Sunday, May 01, 2011

The Judgment

This week, the
Christian Fiction Blog Alliance
is introducing
The Judgment
Bethany House (April 5, 2011)
Beverly Lewis


Not until her own children were well into middle school did Bev seek to publish her work, first in magazines such as Highlights for Children, Dolphin Log, and Guideposts for Kids. Her first book followed in 1993—Mountain Bikes and Garbanzo Beans—presently retitled Big Bad Beans (book #22 in the popular CUL-DE-SAC KIDS series of chapter books—see list of Bev's children's books).

Beverly's first venture into adult fiction is the best-selling trilogy, THE HERITAGE OF LANCASTER COUNTY, including The Shunning, a suspenseful saga of Katie Lapp, a young Amish woman drawn to the modern world by secrets from her past. The book is loosely based on the author's maternal grandmother, Ada Ranck Buchwalter, who left her Old Order Mennonite upbringing to marry a Bible College student. One Amish-country newspaper claimed Beverly's work to be "a primer on Lancaster County folklore" and offers "an insider's view of Amish life."

Booksellers across the country, and around the world, have spread the word of Bev's tender tales of Plain country life. A clerk in a Virginia bookstore wrote, "Beverly's books have a compelling freshness and spark.
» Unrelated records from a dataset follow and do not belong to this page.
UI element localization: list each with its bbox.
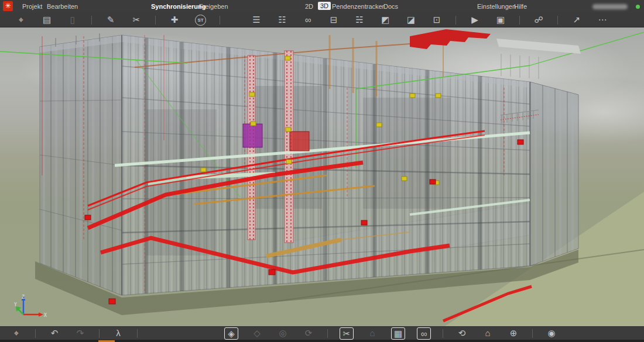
add-pin-icon[interactable]: ⌖ — [9, 327, 23, 340]
filter-list-icon[interactable]: ☵ — [352, 13, 366, 26]
view-toggle-2d[interactable]: 2D — [305, 0, 313, 13]
external-window-icon[interactable]: ↗ — [570, 13, 584, 26]
toolbar-separator — [99, 329, 100, 338]
document-search-icon[interactable]: ⊟ — [327, 13, 341, 26]
main-toolbar: ⌖▤▯✎✂✚ST☰☷∞⊟☵◩◪⊡▶▣☍↗⋯ — [0, 13, 644, 27]
menu-projekt[interactable]: Projekt — [22, 0, 42, 13]
binoculars-icon[interactable]: ∞ — [301, 13, 315, 26]
add-comment-icon[interactable]: ✚ — [167, 13, 181, 26]
menubar: ✳ Projekt Bearbeiten Synchronisierung Fr… — [0, 0, 644, 13]
menu-pendenzentracker[interactable]: Pendenzentracker — [332, 0, 384, 13]
stamp-st-icon[interactable]: ST — [195, 15, 206, 26]
online-status-dot — [636, 5, 640, 9]
toolbar-separator — [532, 329, 533, 338]
grid-view-icon[interactable]: ▦ — [391, 327, 405, 340]
svg-text:Y: Y — [14, 302, 17, 308]
toolbar-separator — [519, 16, 520, 25]
document-paint-icon[interactable]: ◪ — [404, 13, 418, 26]
redo-icon: ↷ — [73, 327, 87, 340]
map-location-icon[interactable]: ▤ — [40, 13, 54, 26]
toolbar-separator — [557, 16, 558, 25]
axis-gizmo: Z Y X — [14, 293, 48, 323]
pan-cube-icon: ◇ — [250, 327, 264, 340]
navigation-toolbar: ⌖↶↷λ◈◇◎⟳✂⌂▦∞⟲⌂⊕◉ — [0, 326, 644, 342]
toolbar-separator — [35, 329, 36, 338]
walk-mode-icon[interactable]: λ — [111, 327, 125, 340]
presentation-icon[interactable]: ▶ — [468, 13, 482, 26]
toolbar-separator — [137, 329, 138, 338]
turntable-icon[interactable]: ⟲ — [455, 327, 469, 340]
menu-bearbeiten[interactable]: Bearbeiten — [47, 0, 78, 13]
menu-synchronisierung[interactable]: Synchronisierung — [151, 0, 206, 13]
video-camera-icon[interactable]: ▣ — [494, 13, 508, 26]
storeys-icon[interactable]: ☰ — [249, 13, 263, 26]
merge-model-icon[interactable]: ⊡ — [430, 13, 444, 26]
more-icon[interactable]: ⋯ — [595, 13, 609, 26]
bim-viewer-window: ✳ Projekt Bearbeiten Synchronisierung Fr… — [0, 0, 644, 342]
home-view-icon[interactable]: ⌂ — [481, 327, 495, 340]
svg-text:Z: Z — [22, 295, 25, 300]
door-icon: ▯ — [66, 13, 80, 26]
camera-view-icon: ◎ — [276, 327, 290, 340]
toolbar-separator — [327, 329, 328, 338]
clip-section-icon[interactable]: ✂ — [340, 327, 354, 340]
view-filter-icon[interactable]: ∞ — [417, 327, 431, 340]
toolbar-separator — [155, 16, 156, 25]
toolbar-separator — [220, 16, 220, 25]
svg-text:X: X — [44, 313, 47, 318]
undo-icon[interactable]: ↶ — [47, 327, 61, 340]
task-list-icon[interactable]: ☷ — [275, 13, 289, 26]
orbit-mode-icon[interactable]: ◈ — [224, 327, 238, 340]
view-toggle-3d[interactable]: 3D — [318, 2, 331, 10]
app-logo-icon[interactable]: ✳ — [3, 1, 13, 11]
location-pin-icon[interactable]: ⌖ — [14, 13, 28, 26]
building-model[interactable] — [0, 27, 644, 326]
menu-hilfe[interactable]: Hilfe — [514, 0, 527, 13]
menu-einstellungen[interactable]: Einstellungen — [477, 0, 516, 13]
menu-docs[interactable]: Docs — [383, 0, 398, 13]
link-icon[interactable]: ☍ — [532, 13, 546, 26]
viewport-3d[interactable]: Z Y X — [0, 27, 644, 326]
hide-element-icon: ⌂ — [365, 327, 379, 340]
toolbar-separator — [91, 16, 92, 25]
toolbar-separator — [443, 329, 443, 338]
storey-selector-icon[interactable]: ◉ — [544, 327, 559, 340]
rotate-view-icon: ⟳ — [302, 327, 316, 340]
measure-icon[interactable]: ✎ — [104, 13, 118, 26]
user-name-redacted[interactable] — [592, 4, 628, 9]
zoom-fit-icon[interactable]: ⊕ — [506, 327, 520, 340]
paint-bucket-icon[interactable]: ◩ — [378, 13, 392, 26]
menu-freigeben[interactable]: Freigeben — [199, 0, 228, 13]
toolbar-separator — [455, 16, 456, 25]
section-scissors-icon[interactable]: ✂ — [129, 13, 143, 26]
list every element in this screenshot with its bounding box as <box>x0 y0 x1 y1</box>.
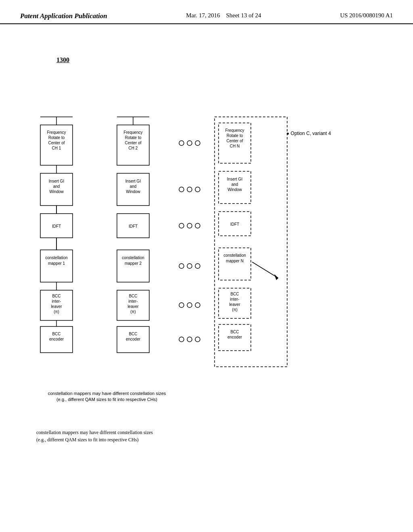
svg-text:BCC: BCC <box>129 332 137 336</box>
svg-text:encoder: encoder <box>227 335 242 339</box>
svg-text:Window: Window <box>126 189 140 194</box>
svg-text:Frequency: Frequency <box>47 130 66 135</box>
svg-point-66 <box>187 264 192 268</box>
svg-text:IDFT: IDFT <box>230 222 239 227</box>
svg-text:constellation: constellation <box>223 253 246 258</box>
svg-text:BCC: BCC <box>52 332 60 336</box>
svg-text:inter-: inter- <box>230 297 240 301</box>
svg-text:(π): (π) <box>130 310 136 314</box>
svg-text:Rotate to: Rotate to <box>227 133 243 138</box>
svg-point-68 <box>179 303 184 308</box>
svg-text:Center of: Center of <box>226 139 243 143</box>
svg-text:(π): (π) <box>232 308 238 312</box>
svg-text:CH 2: CH 2 <box>129 146 138 150</box>
svg-text:inter-: inter- <box>52 299 61 303</box>
diagram-svg: BCC encoder BCC inter- leaver (π) conste… <box>28 64 359 435</box>
svg-text:BCC: BCC <box>52 294 60 298</box>
header-left-title: Patent Application Publication <box>20 12 107 20</box>
svg-text:mapper 1: mapper 1 <box>48 261 65 266</box>
svg-text:Frequency: Frequency <box>225 128 244 133</box>
svg-text:Center of: Center of <box>48 141 65 145</box>
svg-text:inter-: inter- <box>129 299 138 303</box>
svg-text:and: and <box>232 182 238 187</box>
svg-text:constellation: constellation <box>122 256 144 260</box>
svg-point-72 <box>187 337 192 342</box>
svg-rect-8 <box>40 250 73 282</box>
svg-point-63 <box>187 223 192 228</box>
svg-text:(e.g., different QAM sizes to : (e.g., different QAM sizes to fit into r… <box>56 397 157 402</box>
svg-text:and: and <box>53 184 60 189</box>
svg-text:IDFT: IDFT <box>52 224 61 229</box>
header-sheet: Sheet 13 of 24 <box>226 12 261 19</box>
svg-point-67 <box>195 264 200 268</box>
header-date: Mar. 17, 2016 <box>186 12 220 19</box>
svg-point-62 <box>179 223 184 228</box>
svg-text:constellation mappers may have: constellation mappers may have different… <box>48 391 166 396</box>
svg-text:Rotate to: Rotate to <box>125 135 142 140</box>
svg-point-64 <box>195 223 200 228</box>
svg-text:● Option C, variant 4: ● Option C, variant 4 <box>286 131 331 136</box>
svg-point-71 <box>179 337 184 342</box>
svg-point-57 <box>187 141 192 145</box>
svg-text:BCC: BCC <box>230 330 239 334</box>
svg-line-97 <box>252 262 278 278</box>
svg-text:Window: Window <box>227 187 242 192</box>
svg-text:Frequency: Frequency <box>123 130 142 135</box>
svg-text:encoder: encoder <box>126 337 141 341</box>
svg-text:Insert GI: Insert GI <box>125 179 141 183</box>
svg-point-65 <box>179 264 184 268</box>
svg-rect-40 <box>117 250 149 282</box>
svg-point-56 <box>179 141 184 145</box>
header-right-patent: US 2016/0080190 A1 <box>340 12 393 19</box>
figure-number-label: 1300 <box>56 56 69 64</box>
main-content: 1300 BCC encoder BCC inter- leaver (π) c… <box>0 24 413 524</box>
svg-point-70 <box>195 303 200 308</box>
svg-text:(π): (π) <box>54 310 59 314</box>
svg-point-69 <box>187 303 192 308</box>
svg-text:Window: Window <box>49 189 64 194</box>
svg-point-61 <box>195 187 200 192</box>
svg-text:leaver: leaver <box>51 304 62 309</box>
svg-text:constellation: constellation <box>45 256 68 260</box>
svg-text:BCC: BCC <box>230 292 239 296</box>
svg-point-60 <box>187 187 192 192</box>
svg-text:mapper 2: mapper 2 <box>125 261 142 266</box>
svg-text:IDFT: IDFT <box>129 224 138 229</box>
svg-marker-98 <box>274 274 278 280</box>
svg-text:leaver: leaver <box>127 304 139 309</box>
svg-text:BCC: BCC <box>129 294 137 298</box>
svg-rect-83 <box>219 248 251 280</box>
svg-text:Center of: Center of <box>125 141 141 145</box>
svg-point-59 <box>179 187 184 192</box>
svg-text:Insert GI: Insert GI <box>227 177 242 181</box>
note-text: constellation mappers may have different… <box>36 429 153 443</box>
page-header: Patent Application Publication Mar. 17, … <box>0 0 413 24</box>
svg-text:mapper N: mapper N <box>226 259 244 263</box>
svg-text:Insert GI: Insert GI <box>49 179 64 183</box>
svg-point-58 <box>195 141 200 145</box>
svg-text:leaver: leaver <box>229 302 240 307</box>
header-center-info: Mar. 17, 2016 Sheet 13 of 24 <box>186 12 261 19</box>
svg-text:CH N: CH N <box>230 144 240 148</box>
svg-text:and: and <box>130 184 137 189</box>
svg-text:Rotate to: Rotate to <box>48 135 65 140</box>
svg-text:CH 1: CH 1 <box>52 146 61 150</box>
svg-text:encoder: encoder <box>49 337 64 341</box>
svg-point-73 <box>195 337 200 342</box>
You just don't run across writing like that every day. I hope she'll keep writing stories about the Plain people for a long, long time."

A member of the National League of American Pen Women, as well as a Distinguished Alumnus of Evangel University, Lewis has written over 80 books for children, youth, and adults, many of them award-winning. She and her husband, David, make their home in Colorado, where they enjoy hiking, biking, and playing with their three grandchildren. They are also avid musicians and fiction "book worms."


Rose Kauffman is engaged to Silas Good, a well-liked Amish fellow, so why does she still pine for Nick Franco, the former foster son of the bishop? Especially now that Nick has left the Amish community under a cloud of suspicion after the death of the bishop's biological son? Will Rose marry Silas, even while struggling with romantic feelings for Nick? Meanwhile, Rose's older sister, Hen, has returned to live at her parents' farm with her young daughter. Hen and her modern husband, Brandon, are separated by mutual agreement, although he is threatening to sue for custody of their daughter if Hen does not return soon. Will the judge rule in Brandon's favor? Is there any way Hen can reestablish her place among the People without sacrificing her marriage?

If you would like to read the first chapter of The Judgment, go HERE

Watch the book trailer:

The Judgment by Beverly Lewis is the second book in the Rose Trilogy. Rose Kauffman's Amish community is still recovering from the tragic death of Bishop Aaron Petersheim's son, Christian and foster son Nick Franco's running away. Rose's friendship with Nick makes her one of the few people not blaming Nick for Christian's death, but she's trying to focus on her new engagement to Silas Good. Elder sister Hen has returned home to live with her daughter Mattie Sue leaving her Englischer husband, Brandon, behind. But he's furious over Hen's seeming betrayal and is beginning to file for divorce and full custody of Mattie Sue. Hen and Rose's mother Emma is still battling crippling pain from a decade old back injury, and the suffering seems to be leading her toward death. This historical Amish story, it takes place in 1985, is thoroughly compelling. Lewis shows that the Amish face the same problems the rest of us do: loving the wrong person, the death of a child, facing tragedy and pain, divorce and broken marriage. The difference is that these characters do it all while trying to remain within the will of God, making their decisions complex and often incredibly difficult. Hen is a bit wishy-washy, but she comes across as very real. How would an Amish woman who has married an Englisch man in haste, deal with the natural differences that arise in marriage? How can she respect his authority as her husband and trust in God's will to be done when threatened with the loss of her daughter? Rose is also torn, between a good man she should love and a tormented man she shouldn't. Rose learns some lessons and gains maturity in this book as she really starts to evaluate her own feelings and acknowledge them. I was so sad to come to the last page of this book; I wasn't ready to say good-bye to the characters within. This just may be Lewis' finest work.